- **What to produce**
Below are some records; reproduce them exactly.

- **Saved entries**

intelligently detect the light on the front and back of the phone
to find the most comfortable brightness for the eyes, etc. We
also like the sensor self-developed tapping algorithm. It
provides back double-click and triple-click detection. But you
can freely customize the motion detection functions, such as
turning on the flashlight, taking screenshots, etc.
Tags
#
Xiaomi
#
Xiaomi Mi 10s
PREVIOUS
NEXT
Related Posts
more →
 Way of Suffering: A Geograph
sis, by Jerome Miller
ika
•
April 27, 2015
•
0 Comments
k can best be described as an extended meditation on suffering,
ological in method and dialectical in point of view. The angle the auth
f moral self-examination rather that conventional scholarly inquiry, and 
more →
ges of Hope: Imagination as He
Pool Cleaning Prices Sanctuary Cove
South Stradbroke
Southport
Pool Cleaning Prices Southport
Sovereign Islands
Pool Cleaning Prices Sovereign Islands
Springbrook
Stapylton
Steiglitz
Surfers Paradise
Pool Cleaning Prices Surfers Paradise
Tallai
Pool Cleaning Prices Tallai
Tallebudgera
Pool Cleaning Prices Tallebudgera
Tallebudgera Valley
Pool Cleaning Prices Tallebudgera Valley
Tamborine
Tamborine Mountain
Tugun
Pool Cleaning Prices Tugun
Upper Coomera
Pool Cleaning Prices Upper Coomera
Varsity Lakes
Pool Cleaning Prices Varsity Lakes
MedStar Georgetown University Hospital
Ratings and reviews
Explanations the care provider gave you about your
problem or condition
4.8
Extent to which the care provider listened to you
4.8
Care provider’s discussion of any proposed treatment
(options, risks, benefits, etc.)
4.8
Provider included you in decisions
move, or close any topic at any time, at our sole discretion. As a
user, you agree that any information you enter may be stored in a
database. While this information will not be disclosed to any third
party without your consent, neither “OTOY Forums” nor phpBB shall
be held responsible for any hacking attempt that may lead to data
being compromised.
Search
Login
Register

- **Output of the exercise**
intelligently detect the light on the front and back of the phone
to find the most comfortable brightness for the eyes, etc. We
also like the sensor self-developed tapping algorithm. It
provides back double-click and triple-click detection. But you
can freely customize the motion detection functions, such as
turning on the flashlight, taking screenshots, etc.
Tags
#
Xiaomi
#
Xiaomi Mi 10s
PREVIOUS
NEXT
Related Posts
more →
 Way of Suffering: A Geograph
sis, by Jerome Miller
ika
•
April 27, 2015
•
0 Comments
k can best be described as an extended meditation on suffering,
ological in method and dialectical in point of view. The angle the auth
f moral self-examination rather that conventional scholarly inquiry, and 
more →
ges of Hope: Imagination as He
Pool Cleaning Prices Sanctuary Cove
South Stradbroke
Southport
Pool Cleaning Prices Southport
Sovereign Islands
Pool Cleaning Prices Sovereign Islands
Springbrook
Stapylton
Steiglitz
Surfers Paradise
Pool Cleaning Prices Surfers Paradise
Tallai
Pool Cleaning Prices Tallai
Tallebudgera
Pool Cleaning Prices Tallebudgera
Tallebudgera Valley
Pool Cleaning Prices Tallebudgera Valley
Tamborine
Tamborine Mountain
Tugun
Pool Cleaning Prices Tugun
Upper Coomera
Pool Cleaning Prices Upper Coomera
Varsity Lakes
Pool Cleaning Prices Varsity Lakes
MedStar Georgetown University Hospital
Ratings and reviews
Explanations the care provider gave you about your
problem or condition
4.8
Extent to which the care provider listened to you
4.8
Care provider’s discussion of any proposed treatment
(options, risks, benefits, etc.)
4.8
Provider included you in decisions
move, or close any topic at any time, at our sole discretion. As a
user, you agree that any information you enter may be stored in a
database. While this information will not be disclosed to any third
party without your consent, neither “OTOY Forums” nor phpBB shall
be held responsible for any hacking attempt that may lead to data
being compromised.
Search
Login
Register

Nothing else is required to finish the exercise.